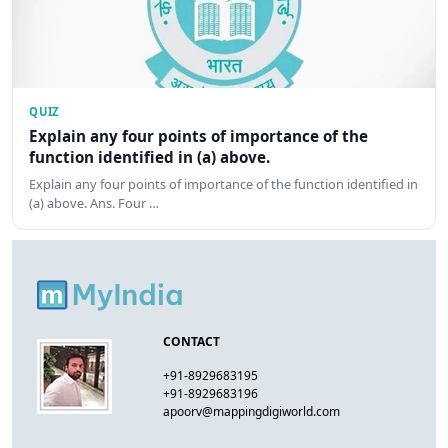
QUIZ
Explain any four points of importance of the
function identified in (a) above.
Explain any four points of importance of the function identified in
(a) above. Ans. Four …
CONTACT
+91-8929683195
+91-8929683196
apoorv@mappingdigiworld.com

- Task item
Pictures are not part of the copy. Restate everything else in the listing word for word.

- Written answer
QUIZ
Explain any four points of importance of the
function identified in (a) above.
Explain any four points of importance of the function identified in
(a) above. Ans. Four …
CONTACT
+91-8929683195
+91-8929683196
apoorv@mappingdigiworld.com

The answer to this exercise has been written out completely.